Le discours que Jaurès prononce le 17 octobre 1908 au congrès de Toulouse est sans doute celui qui peut le mieux caractériser la période 1907-1910 dans sa carrière et dans son œuvre. Rangé dans la catégorie consacrée de « synthèse jaurésienne », il revient sur une question qui préoccupe Jaurès depuis son entrée en socialisme au début des années 1890 : comment l’idéal peut-il s’inscrire dans l’expérience vivante de la classe ouvrière ? Le problème de la « méthode socialiste » ne se réduit pas au choix simple et définitif entre réforme et révolution. Le discours le rappelle, de même que les articles que nous avons choisis pour le replacer dans son contexte. Mieux qu’une amélioration ponctuelle arrachée par un conflit ou une négociation, la réforme telle que Jaurès la définit est un acte de conquête, ouvrant d’autres luttes et réalisant le projet socialiste. Elle n’a aucune valeur si elle n’est pas portée, autant que la « révolution », par l’organisation du prolétariat en son parti, ses syndicats, ses coopératives, ses associations. Dès lors, réformes ou révolution ne sont que les manifestations diverses de l’organisation par laquelle doit passer la réalisation de la démocratie ouvrière.
Or cette organisation tient beaucoup du contexte qui la nourrit. Celui de 1908 n’est plus celui des heures du « militant ouvrier » ou de l’affaire Dreyfus, que les volumes précédents ont restitué. L’unité acquise au congrès de la salle du Globe en avril 1905 est encore fragile, menacée par les rivalités permanentes de groupes ou d’idées. Jaurès doit ainsi batailler contre la vieille garde guesdiste, qui réaffirme, avec Lafargue, qu’aucune réforme sociale ne peut améliorer durablement la condition ouvrière. Il doit aussi répondre à la génération montante, impatiente, d’Hubert Lagardelle qui théorise au Mouvement socialiste une spontanéité révolutionnaire présente dans les ateliers plutôt que dans les assemblées. Et il faut aussi compter avec Gustave Hervé qui provoque, tempête, menace de fonder son propre mouvement révolutionnaire dont La Guerre sociale serait le bastion avancé. En somme, l’unité reste un combat, et tout particulièrement une lutte oratoire.

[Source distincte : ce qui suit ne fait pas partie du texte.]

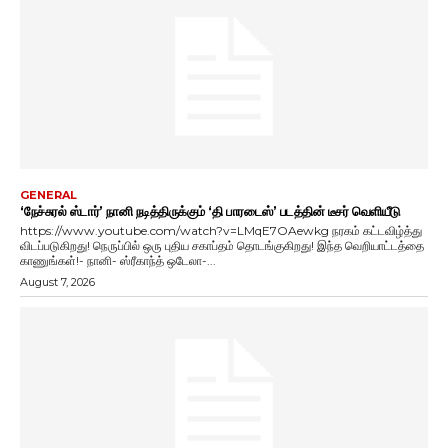
GENERAL
‘நேச்சுரல் ஸ்டார்’ நானி நடித்திருக்கும் ‘தி பாரடைஸ்’ படத்தின் டீசர் வெளியீடு
https://www.youtube.com/watch?v=LMqE7OAewkg நரகம் கட்டவிழ்த்து
விடப்படுகிறது! நெருப்பில் ஒரு புதிய சகாப்தம் தொடங்குகிறது! இந்த வெறியாட்டத்தை
காணுங்கள்!- நானி- ஸ்ரீகாந்த் ஒடேலா-...
August 7, 2026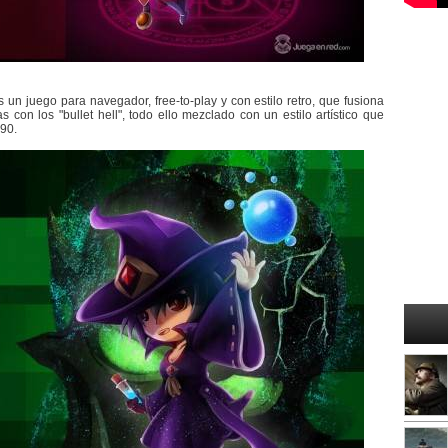
n juego para navegador, free-to-play y con estilo retro, que fusiona
 con los "bullet hell", todo ello mezclado con un estilo artístico que
 90.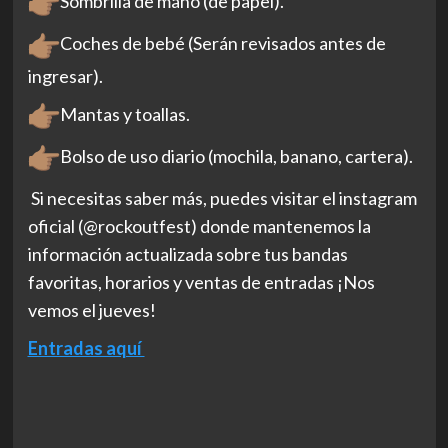
Sombrilla de mano (de papel).
Coches de bebé (Serán revisados antes de
ingresar).
Mantas y toallas.
Bolso de uso diario (mochila, banano, cartera).
Si necesitas saber más, puedes visitar el instagram
oficial (@rockoutfest) donde mantenemos la
información actualizada sobre tus bandas
favoritas, horarios y ventas de entradas ¡Nos
vemos el jueves!
Entradas aquí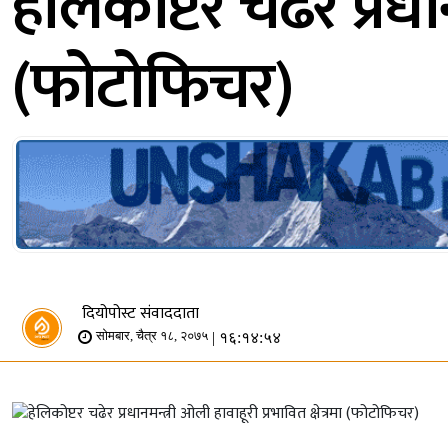
हेलिकोप्टर चढेर प्रधा
(फोटोफिचर)
दियोपोस्ट संवाददाता
| १६:१४:५४
सोमबार, चैत्र १८, २०७५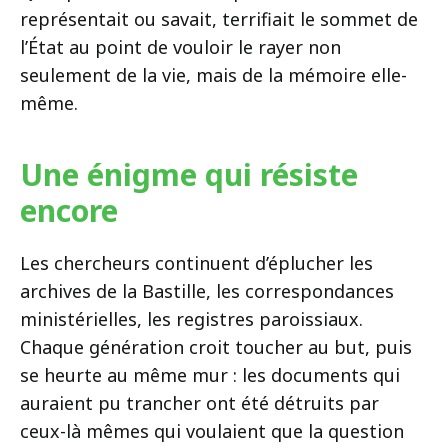
représentait ou savait, terrifiait le sommet de
l’État au point de vouloir le rayer non
seulement de la vie, mais de la mémoire elle-
même.
Une énigme qui résiste
encore
Les chercheurs continuent d’éplucher les
archives de la Bastille, les correspondances
ministérielles, les registres paroissiaux.
Chaque génération croit toucher au but, puis
se heurte au même mur : les documents qui
auraient pu trancher ont été détruits par
ceux-là mêmes qui voulaient que la question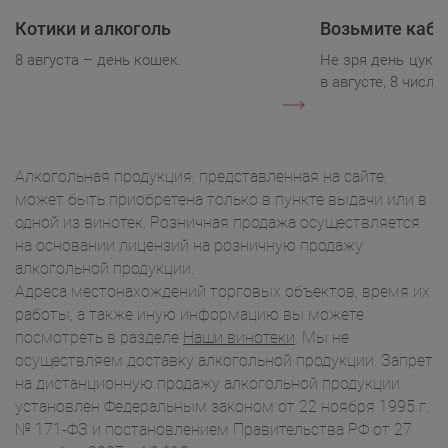
Котики и алкоголь
Возьмите каба
8 августа – день кошек.
Не зря день цукк
в августе, 8 числа.
Алкогольная продукция, представленная на сайте,
может быть приобретена только в пункте выдачи или в
одной из винотек. Розничная продажа осуществляется
на основании лицензий на розничную продажу
алкогольной продукции.
Адреса местонахождений торговых объектов, время их
работы, а также иную информацию вы можете
посмотреть в разделе
Наши винотеки
. Мы не
осуществляем доставку алкогольной продукции. Запрет
на дистанционную продажу алкогольной продукции
установлен Федеральным законом от 22 ноября 1995 г.
№ 171-ФЗ и постановлением Правительства РФ от 27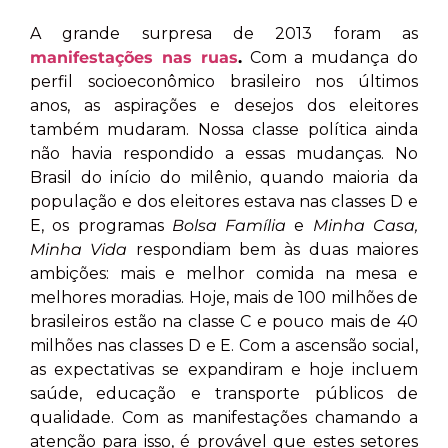
A grande surpresa de 2013 foram as
manifestações nas ruas
.
Com a mudança do
perfil socioeconômico brasileiro nos últimos
anos, as aspirações e desejos dos eleitores
também mudaram. Nossa classe política ainda
não havia respondido a essas mudanças. No
Brasil do início do milênio, quando maioria da
população e dos eleitores estava nas classes D e
E, os programas
Bolsa Família
e
Minha Casa,
Minha Vida
respondiam bem às duas maiores
ambições: mais e melhor comida na mesa e
melhores moradias. Hoje, mais de 100 milhões de
brasileiros estão na classe C e pouco mais de 40
milhões nas classes D e E. Com a ascensão social,
as expectativas se expandiram e hoje incluem
saúde, educação e transporte públicos de
qualidade. Com as manifestações chamando a
atenção para isso, é provável que estes setores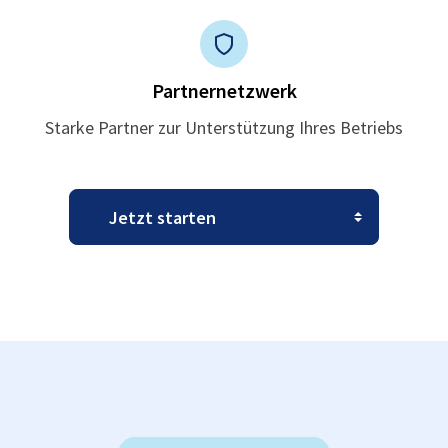
Partnernetzwerk
Starke Partner zur Unterstützung Ihres Betriebs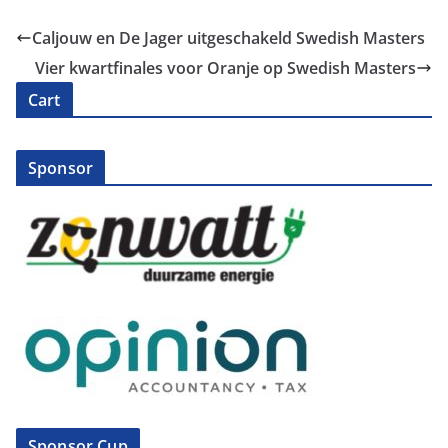
Caljouw en De Jager uitgeschakeld Swedish Masters
Vier kwartfinales voor Oranje op Swedish Masters
Cart
Sponsor
Sponsor Cup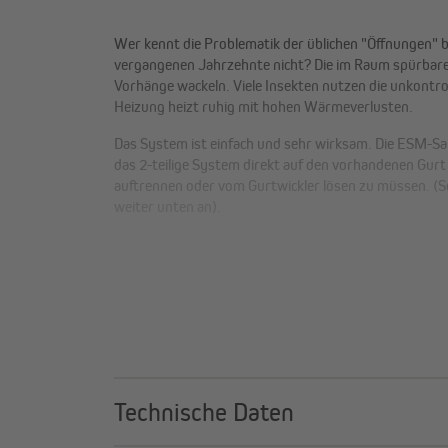
Wer kennt die Problematik der üblichen "Öffnungen" b
vergangenen Jahrzehnte nicht? Die im Raum spürbare
Vorhänge wackeln. Viele Insekten nutzen die unkontro
Heizung heizt ruhig mit hohen Wärmeverlusten.
Das System ist einfach und sehr wirksam. Die ESM-S
das 2-teilige System direkt auf den vorhandenen Gur
auftrennen oder vom Gurtwickler lösen zu müssen. (Se
weiter unten an).
Die Vorteile liegen auf der Ha
Problemlose Montage, einfach aufschrauben
Kein Entfernen des Gurtes notwendig
Mit einem 8 mm Überbau
Mit doppelter Bürsten-Dichtung
Technische Daten
Mit Gummidichtung und Bürste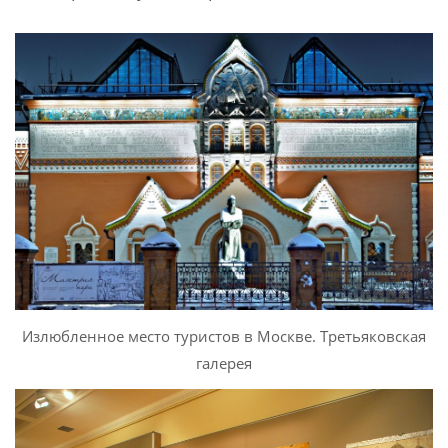
Излюбленное место туристов в Москве. Третьяковская
галерея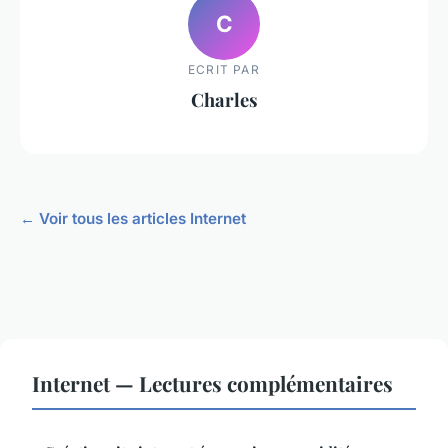
C
ECRIT PAR
Charles
← Voir tous les articles Internet
Internet — Lectures complémentaires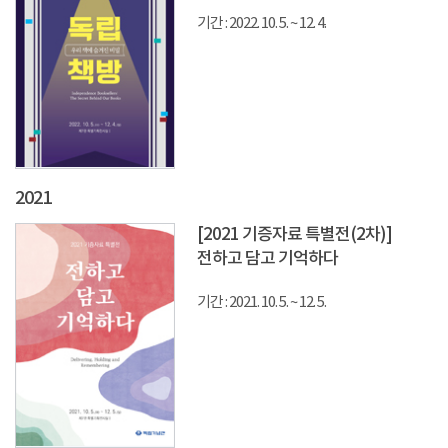
기간 : 2022. 10. 5. ~ 12. 4.
2021
[2021 기증자료 특별전(2차)]
전하고 담고 기억하다
기간 : 2021. 10. 5. ~ 12. 5.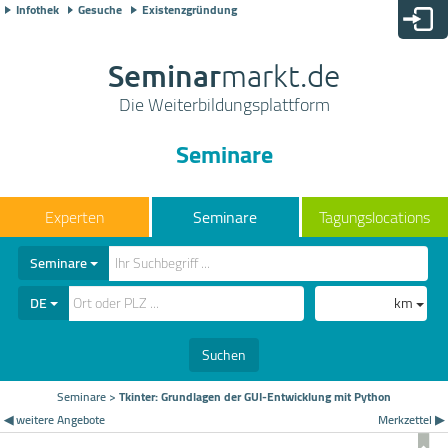
Infothek
Gesuche
Existenzgründung
Seminar
markt.de
Die Weiterbildungsplattform
Seminare
Seminare
Tagungslocations
Seminare
DE
km
Suchen
Seminare
>
Tkinter: Grundlagen der GUI-Entwicklung mit Python
◀ weitere Angebote
Merkzettel ▶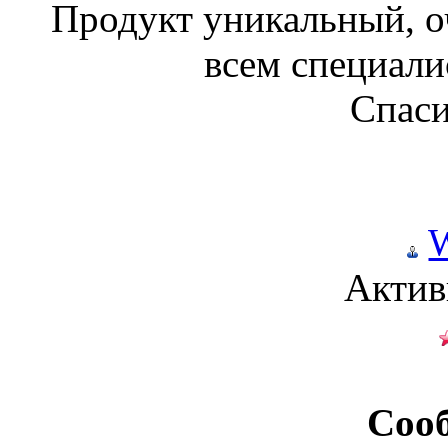
Продукт уникальный, о
всем специали
Спаси
W
Актив
Соо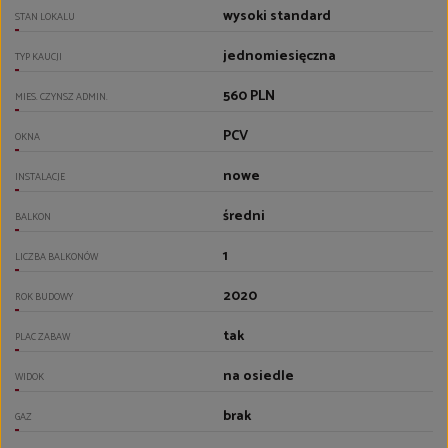
wysoki standard
STAN LOKALU
jednomiesięczna
TYP KAUCJI
560 PLN
MIES. CZYNSZ ADMIN.
PCV
OKNA
nowe
INSTALACJE
średni
BALKON
1
LICZBA BALKONÓW
2020
ROK BUDOWY
tak
PLAC ZABAW
na osiedle
WIDOK
brak
GAZ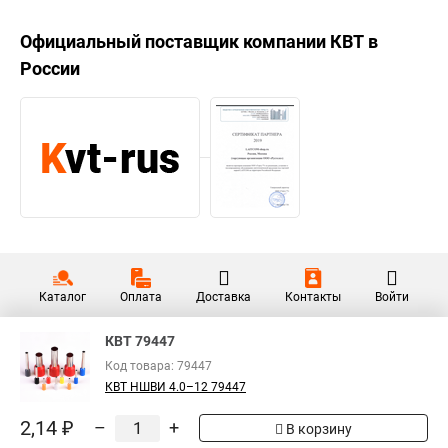
Официальный поставщик компании
КВТ
в
России
Каталог
Оплата
Доставка
Контакты
Войти
КВТ 79447
Код товара: 79447
КВТ НШВИ 4.0–12 79447
2,14 ₽
–
+
В корзину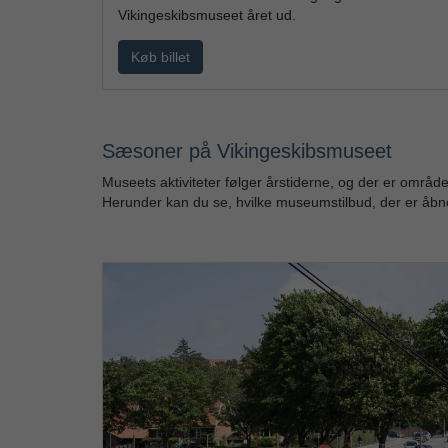
Vikingeskibsmuseet året ud.
Køb billet
Sæsoner på Vikingeskibsmuseet
Museets aktiviteter følger årstiderne, og der er områd
Herunder kan du se, hvilke museumstilbud, der er åb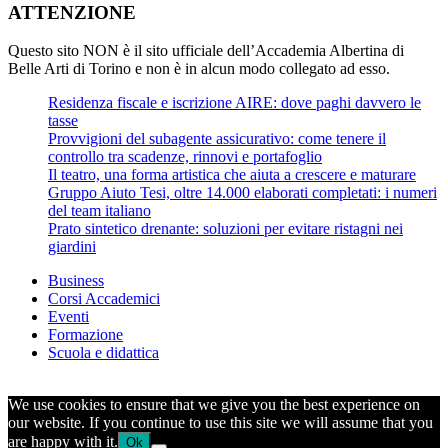
ATTENZIONE
Questo sito NON è il sito ufficiale dell’Accademia Albertina di
Belle Arti di Torino e non è in alcun modo collegato ad esso.
Residenza fiscale e iscrizione AIRE: dove paghi davvero le
tasse
Provvigioni del subagente assicurativo: come tenere il
controllo tra scadenze, rinnovi e portafoglio
Il teatro, una forma artistica che aiuta a crescere e maturare
Gruppo Aiuto Tesi, oltre 14.000 elaborati completati: i numeri
del team italiano
Prato sintetico drenante: soluzioni per evitare ristagni nei
giardini
Business
Corsi Accademici
Eventi
Formazione
Scuola e didattica
We use cookies to ensure that we give you the best experience on
our website. If you continue to use this site we will assume that you
are happy with it.
Ok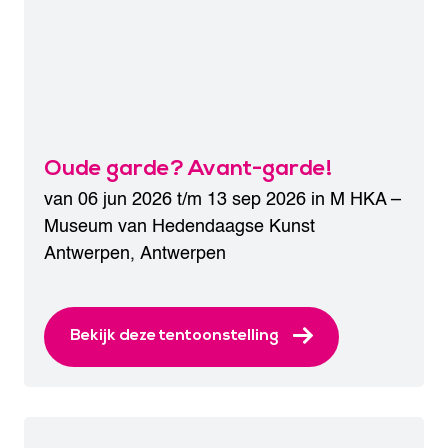
Oude garde? Avant-garde!
van 06 jun 2026 t/m 13 sep 2026 in
M HKA –
Museum van Hedendaagse Kunst
Antwerpen
,
Antwerpen
Bekijk deze tentoonstelling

Contre l’argument de la vanité des réformes face à un État oppresseur, Jaurès appelle à ne point négliger le fait que l’attitude de l’État envers la classe ouvrière a changé au tournant du siècle. Des lois ont été votées, des institutions ont été esquissées. D’autre part, le socialisme s’est affirmé comme une force politique depuis l’affaire Dreyfus. Les conditions sont réunies pour que l’évolution démocratique ménage aux réformes une place essentielle dans les méthodes de réalisation de l’idéal socialiste. Mais cette tendance de fond vient butter sur l’hostilité récente et vive du monde ouvrier. Le gouvernement Clemenceau enlise les réformes sociales dans une stratégie confuse et dilatoire, l’épanouissement du syndicalisme révolutionnaire traduit à la fois la réaction à la répression violente des grèves et l’impatience de voir enfin se réaliser des mesures attendues.
Le discours de Jaurès à Toulouse, discours fleuve par sa durée – cinq heures – et par les perspectives qu’il ouvre, est donc moins une synthèse qu’une feuille de route. Il met en relief les chantiers à poursuivre (retraites ouvrières et paysannes, impôts sur le revenu) en soulignant qu’ils participent de la construction d’une démocratie socialiste.